INSTRUCTIONS FOR THE TASK: Please find the lines in the following records that hold "caret", and copy them.

[Stored items]

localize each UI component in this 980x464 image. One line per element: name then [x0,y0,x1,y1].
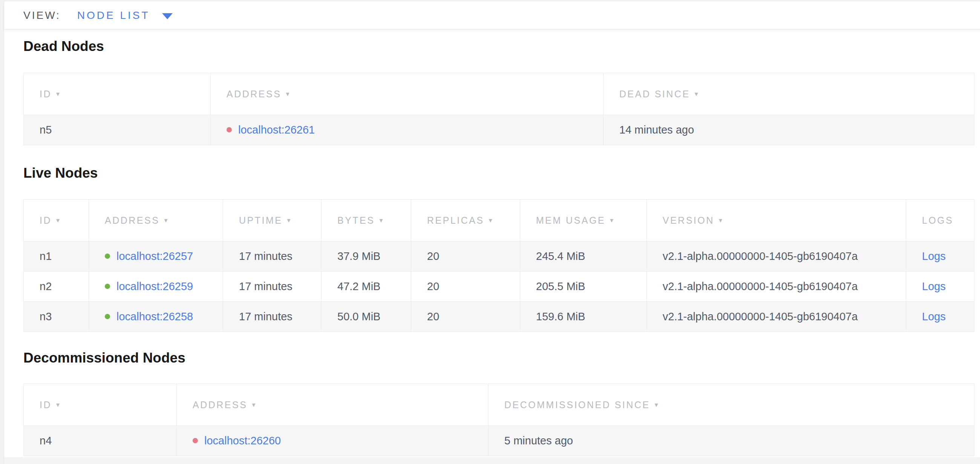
version-cell: v2.1-alpha.00000000-1405-gb6190407a [647,272,906,302]
node-address-cell: localhost:26258 [89,302,223,332]
sort-caret-icon: ▾ [56,401,61,408]
column-header-label: REPLICAS [427,215,484,226]
node-id-cell: n3 [24,302,89,332]
node-status-live-icon [105,254,110,259]
column-header-address[interactable]: ADDRESS▾ [211,73,603,115]
table-header-row: ID▾ ADDRESS▾ DEAD SINCE▾ [24,73,974,115]
uptime-cell: 17 minutes [223,241,321,272]
bytes-cell: 50.0 MiB [321,302,411,332]
column-header-label: DECOMMISSIONED SINCE [504,400,650,410]
mem-usage-cell: 159.6 MiB [520,302,647,332]
node-id-cell: n4 [24,426,177,456]
section-title-decommissioned-nodes: Decommissioned Nodes [23,349,185,367]
column-header-label: UPTIME [239,215,282,226]
dead-nodes-table: ID▾ ADDRESS▾ DEAD SINCE▾ n5 localhost:26… [23,73,974,145]
column-header-label: ADDRESS [105,215,159,226]
bytes-cell: 37.9 MiB [321,241,411,272]
column-header-label: DEAD SINCE [619,89,690,99]
column-header-dead-since[interactable]: DEAD SINCE▾ [603,73,974,115]
node-id-cell: n2 [24,272,89,302]
view-dropdown-value[interactable]: NODE LIST [77,10,150,21]
mem-usage-cell: 245.4 MiB [520,241,647,272]
column-header-id[interactable]: ID▾ [24,73,211,115]
table-row: n1 localhost:26257 17 minutes 37.9 MiB 2… [24,241,974,272]
version-cell: v2.1-alpha.00000000-1405-gb6190407a [647,302,906,332]
sort-caret-icon: ▾ [252,401,257,408]
window-bottom-edge [4,457,980,464]
column-header-uptime[interactable]: UPTIME▾ [223,199,321,241]
view-label: VIEW: [23,10,61,21]
node-id-cell: n5 [24,115,211,145]
sort-caret-icon: ▾ [610,217,615,224]
column-header-replicas[interactable]: REPLICAS▾ [411,199,520,241]
section-title-live-nodes: Live Nodes [23,164,98,182]
node-address-cell: localhost:26259 [89,272,223,302]
bytes-cell: 47.2 MiB [321,272,411,302]
sort-caret-icon: ▾ [719,217,724,224]
sort-caret-icon: ▾ [56,217,61,224]
node-address-cell: localhost:26260 [177,426,488,456]
live-nodes-table: ID▾ ADDRESS▾ UPTIME▾ BYTES▾ REPLICAS▾ ME… [23,199,974,332]
sort-caret-icon: ▾ [286,90,291,98]
column-header-label: VERSION [663,215,714,226]
node-id-cell: n1 [24,241,89,272]
column-header-id[interactable]: ID▾ [24,199,89,241]
dead-since-cell: 14 minutes ago [603,115,974,145]
replicas-cell: 20 [411,272,520,302]
node-address-link[interactable]: localhost:26257 [116,250,193,262]
column-header-label: ID [40,215,52,226]
node-address-cell: localhost:26261 [211,115,603,145]
column-header-bytes[interactable]: BYTES▾ [321,199,411,241]
table-row: n2 localhost:26259 17 minutes 47.2 MiB 2… [24,272,974,302]
node-address-link[interactable]: localhost:26260 [204,435,281,446]
node-address-link[interactable]: localhost:26261 [238,124,315,136]
table-row: n4 localhost:26260 5 minutes ago [24,426,974,456]
view-selector-bar: VIEW: NODE LIST [4,2,980,29]
column-header-address[interactable]: ADDRESS▾ [177,384,488,426]
mem-usage-cell: 205.5 MiB [520,272,647,302]
column-header-version[interactable]: VERSION▾ [647,199,906,241]
sort-caret-icon: ▾ [164,217,169,224]
decommissioned-nodes-table: ID▾ ADDRESS▾ DECOMMISSIONED SINCE▾ n4 lo… [23,384,974,456]
uptime-cell: 17 minutes [223,302,321,332]
node-address-link[interactable]: localhost:26259 [116,280,193,292]
table-row: n5 localhost:26261 14 minutes ago [24,115,974,145]
uptime-cell: 17 minutes [223,272,321,302]
table-header-row: ID▾ ADDRESS▾ UPTIME▾ BYTES▾ REPLICAS▾ ME… [24,199,974,241]
table-row: n3 localhost:26258 17 minutes 50.0 MiB 2… [24,302,974,332]
column-header-label: ADDRESS [226,89,281,99]
logs-cell: Logs [906,241,974,272]
column-header-label: ADDRESS [192,400,247,410]
logs-link[interactable]: Logs [922,250,946,262]
view-dropdown[interactable]: NODE LIST [77,10,173,21]
logs-cell: Logs [906,302,974,332]
node-status-dead-icon [226,127,232,132]
column-header-label: ID [40,89,52,99]
sort-caret-icon: ▾ [379,217,384,224]
node-address-link[interactable]: localhost:26258 [116,311,193,322]
chevron-down-icon [162,13,173,19]
logs-link[interactable]: Logs [922,280,946,292]
node-status-live-icon [105,284,110,289]
node-status-decommissioned-icon [192,438,198,443]
replicas-cell: 20 [411,241,520,272]
column-header-label: ID [40,400,52,410]
column-header-label: BYTES [337,215,375,226]
version-cell: v2.1-alpha.00000000-1405-gb6190407a [647,241,906,272]
column-header-decommissioned-since[interactable]: DECOMMISSIONED SINCE▾ [488,384,974,426]
column-header-logs: LOGS [906,199,974,241]
sort-caret-icon: ▾ [287,217,292,224]
column-header-id[interactable]: ID▾ [24,384,177,426]
column-header-mem-usage[interactable]: MEM USAGE▾ [520,199,647,241]
table-header-row: ID▾ ADDRESS▾ DECOMMISSIONED SINCE▾ [24,384,974,426]
window-left-edge [0,0,4,464]
logs-link[interactable]: Logs [922,311,946,322]
node-status-live-icon [105,314,110,319]
column-header-address[interactable]: ADDRESS▾ [89,199,223,241]
sort-caret-icon: ▾ [695,90,700,98]
sort-caret-icon: ▾ [655,401,660,408]
column-header-label: MEM USAGE [536,215,605,226]
decommissioned-since-cell: 5 minutes ago [488,426,974,456]
replicas-cell: 20 [411,302,520,332]
section-title-dead-nodes: Dead Nodes [23,38,104,55]
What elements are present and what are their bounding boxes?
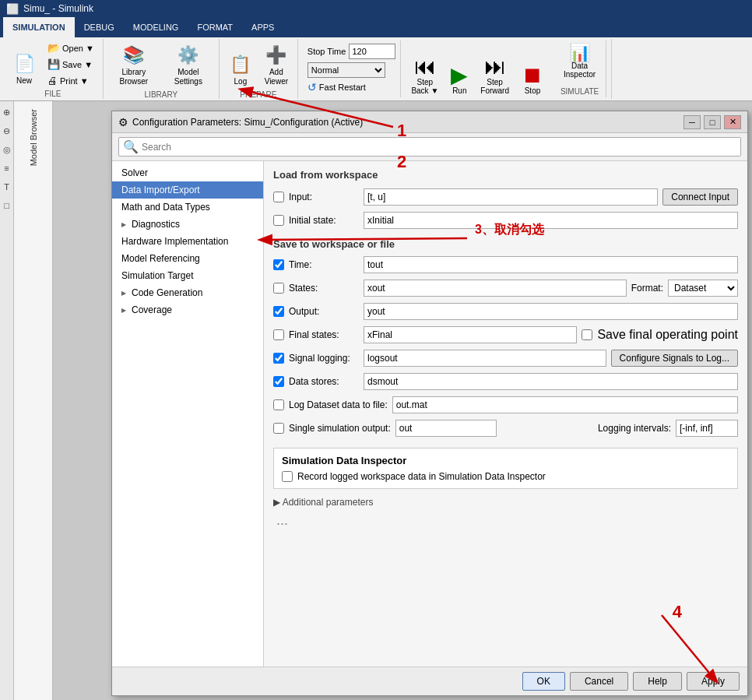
data-inspector-button[interactable]: 📊 DataInspector [558,42,601,81]
sidebar-icon-4[interactable]: ≡ [1,162,13,174]
initial-state-checkbox[interactable] [273,215,284,226]
additional-params[interactable]: ▶ Additional parameters [273,497,738,508]
log-dataset-row: Log Dataset data to file: [273,396,738,413]
nav-data-import-export[interactable]: Data Import/Export [112,181,263,199]
dialog-titlebar: ⚙ Configuration Parameters: Simu_/Config… [112,111,747,133]
tab-format[interactable]: FORMAT [188,17,242,37]
apply-button[interactable]: Apply [687,672,740,691]
time-label: Time: [289,259,359,270]
output-field[interactable] [364,303,738,320]
nav-code-gen[interactable]: Code Generation [112,284,263,301]
log-button[interactable]: 📋 Log [224,50,257,89]
nav-math-data-types[interactable]: Math and Data Types [112,199,263,216]
new-button[interactable]: 📄 New [8,49,40,88]
prepare-group-label: PREPARE [240,90,276,99]
connect-input-button[interactable]: Connect Input [662,188,738,206]
signal-logging-label: Signal logging: [289,353,359,364]
cancel-button[interactable]: Cancel [570,672,628,691]
sdi-title: Simulation Data Inspector [282,455,729,466]
output-checkbox[interactable] [273,306,284,317]
stop-icon: ⏹ [522,65,543,86]
model-settings-button[interactable]: ⚙️ Model Settings [163,40,214,89]
minimize-button[interactable]: ─ [683,115,701,129]
tab-modeling[interactable]: MODELING [124,17,188,37]
final-states-field[interactable] [364,326,577,343]
initial-state-label: Initial state: [289,215,359,226]
sdi-checkbox[interactable] [282,471,293,482]
sidebar-icon-6[interactable]: □ [1,199,13,212]
input-checkbox[interactable] [273,192,284,202]
file-group-label: FILE [44,90,61,98]
ribbon-group-prepare: 📋 Log ➕ AddViewer PREPARE [220,39,298,99]
run-button[interactable]: ▶ Run [445,62,473,97]
file-small-btns: 📂 Open ▼ 💾 Save ▼ 🖨 Print ▼ [44,40,98,88]
sidebar-icon-3[interactable]: ◎ [1,143,13,156]
nav-solver[interactable]: Solver [112,164,263,181]
stop-time-input[interactable] [349,44,395,59]
states-field[interactable] [364,280,627,297]
nav-diagnostics[interactable]: Diagnostics [112,216,263,233]
stop-button[interactable]: ⏹ Stop [516,62,549,97]
nav-model-ref[interactable]: Model Referencing [112,250,263,267]
sidebar-icon-5[interactable]: T [1,181,13,193]
save-section-header: Save to workspace or file [273,238,738,250]
step-back-icon: ⏮ [414,56,436,78]
data-stores-field[interactable] [364,373,738,390]
format-label: Format: [631,283,663,294]
single-sim-field[interactable] [395,420,497,437]
help-button[interactable]: Help [633,672,682,691]
final-states-label: Final states: [289,329,359,340]
input-field[interactable] [364,188,658,206]
log-dataset-field[interactable] [392,396,738,413]
tab-simulation[interactable]: SIMULATION [3,17,75,37]
log-dataset-label: Log Dataset data to file: [289,399,388,410]
log-icon: 📋 [228,52,253,77]
sidebar-icon-1[interactable]: ⊕ [1,106,13,118]
final-states-checkbox[interactable] [273,329,284,340]
left-sidebar: ⊕ ⊖ ◎ ≡ T □ [0,101,14,700]
save-final-checkbox[interactable] [582,329,592,340]
save-button[interactable]: 💾 Save ▼ [44,57,98,72]
single-sim-checkbox[interactable] [273,423,284,434]
signal-logging-field[interactable] [364,350,606,367]
tab-apps[interactable]: APPS [242,17,283,37]
add-viewer-icon: ➕ [264,43,289,68]
states-label: States: [289,283,359,294]
dialog-title-icon: ⚙ [118,116,128,128]
dialog-search-area: 🔍 [112,133,747,161]
library-group-label: LIBRARY [145,90,178,99]
tab-debug[interactable]: DEBUG [75,17,124,37]
step-back-button[interactable]: ⏮ StepBack ▼ [406,54,444,97]
additional-params-label: ▶ Additional parameters [273,497,373,508]
open-button[interactable]: 📂 Open ▼ [44,40,98,55]
simulate-group-label: SIMULATE [560,87,599,96]
add-viewer-button[interactable]: ➕ AddViewer [260,40,293,89]
configure-signals-button[interactable]: Configure Signals to Log... [611,350,738,367]
initial-state-field[interactable] [364,212,738,229]
sidebar-icon-2[interactable]: ⊖ [1,125,13,137]
log-dataset-checkbox[interactable] [273,399,284,410]
states-row: States: Format: Dataset Array [273,280,738,297]
library-icon: 📚 [121,43,146,68]
search-input[interactable] [142,142,736,153]
nav-hardware-impl[interactable]: Hardware Implementation [112,233,263,250]
data-stores-checkbox[interactable] [273,376,284,387]
nav-coverage[interactable]: Coverage [112,301,263,318]
output-row: Output: [273,303,738,320]
maximize-button[interactable]: □ [704,115,721,129]
logging-intervals-field[interactable] [676,420,738,437]
ok-button[interactable]: OK [522,672,565,691]
signal-logging-checkbox[interactable] [273,353,284,364]
save-icon: 💾 [47,58,60,70]
library-browser-button[interactable]: 📚 Library Browser [108,40,160,89]
time-checkbox[interactable] [273,259,284,270]
time-field[interactable] [364,256,738,273]
step-forward-button[interactable]: ⏭ StepForward [475,54,515,97]
close-button[interactable]: ✕ [724,115,741,129]
format-select[interactable]: Dataset Array [668,280,738,297]
load-section-header: Load from workspace [273,169,738,181]
print-button[interactable]: 🖨 Print ▼ [44,73,98,88]
mode-select[interactable]: Normal Accelerator [307,62,385,78]
nav-sim-target[interactable]: Simulation Target [112,267,263,284]
states-checkbox[interactable] [273,283,284,294]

ANSWER SPACE:
sort-caret-icon: ▾ [56,401,61,408]
sort-caret-icon: ▾ [252,401,257,408]
sort-caret-icon: ▾ [610,217,615,224]
sort-caret-icon: ▾ [719,217,724,224]
sort-caret-icon: ▾ [56,217,61,224]
sort-caret-icon: ▾ [286,90,291,98]
sort-caret-icon: ▾ [164,217,169,224]
sort-caret-icon: ▾ [379,217,384,224]
sort-caret-icon: ▾ [287,217,292,224]
sort-caret-icon: ▾ [695,90,700,98]
sort-caret-icon: ▾ [655,401,660,408]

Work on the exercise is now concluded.